Regression analysis of meteorological, aircraft trajectory, and ambient effects on sonic boom metric variability

Abstract

NASA’s Low-Boom Flight Demonstration mission is a major step toward commercial, overland supersonic flight. Certifying low-boom aircraft will require accurate measurements, including understanding uncertainty due to variations in meteorology, aircraft trajectory, and measurement environment. This work builds on preliminary work done with Least Absolute Shrinkage and Selection Operator (LASSO) regression [Durrant et al., J. Acoust. Soc. Am. 150, A259 (2021)] to analyze the variability present in NASA’s Quiet Supersonic Flights 2018 (QSF18) dataset. With the variability quantified and several factors having been identified as potential contributors through LASSO regression, least-squares regression is used on sets of these potential contributors to determine coefficient weights for each factor, including meteorological, aircraft trajectory, and ambient noise.

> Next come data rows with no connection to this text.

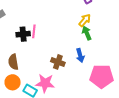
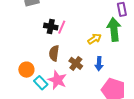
yellow arrow: (85, 20) -> (94, 39), moved
green arrow: (87, 33) -> (114, 29), moved, size x1.6
brown semicircle: (13, 62) -> (54, 53), moved

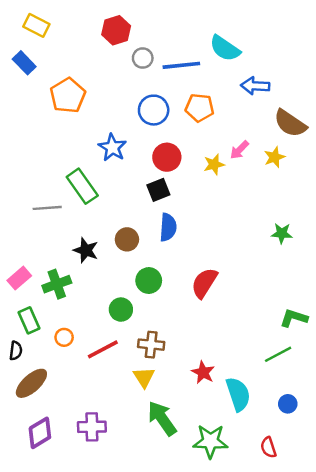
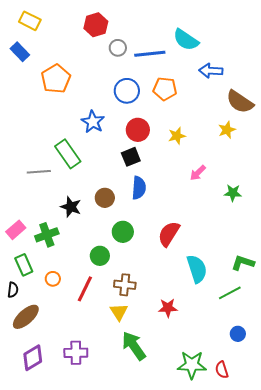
pink arrow: (239, 150) -> (198, 173), moved
red line: (103, 349) -> (85, 289), turned -36
red star: (203, 372) -> (168, 308), turned -30
cyan semicircle: (238, 394) -> (197, 269), moved
green star: (210, 441) -> (192, 365), moved

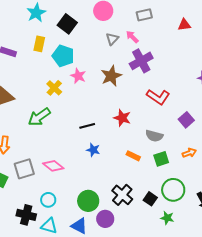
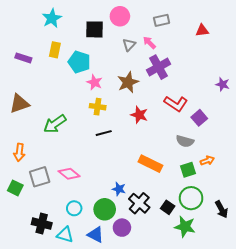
black square: (67, 24) -> (94, 29), moved, turned -36
yellow cross: (54, 88) -> (98, 107), moved, turned -35
red star: (122, 118) -> (139, 115), moved
purple square: (186, 120) -> (199, 118), moved
gray semicircle: (154, 136) -> (185, 141), moved
blue star: (93, 150) -> (119, 189), moved
orange rectangle: (133, 156) -> (150, 164), size x1.6
green square: (161, 159) -> (188, 170), moved
cyan circle: (48, 200) -> (74, 208), moved
green star: (167, 218) -> (185, 227), size x1.5

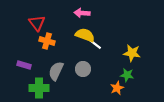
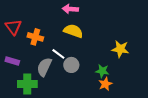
red triangle: (37, 23) -> (13, 27), moved
white line: (95, 44) -> (58, 54), moved
green star: (127, 75) -> (102, 71), moved

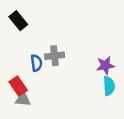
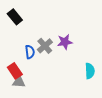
gray cross: (55, 56) -> (45, 46), turned -35
purple star: (105, 65) -> (65, 42), moved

Sonic boom metrics are then predicted using the results and the accuracy is compared to PCBoom predictions. Because the ambient noise is significant, the same regression techniques are used to examine which variables from a geographic information systems (GIS) dataset are correlated with the ambient noise. These techniques are likely to be useful for noise monitor placement planning and data interpretation during community testing of low-boom aircraft. [Work supported by NASA Langley Research Center through National Institute of Aerospace.]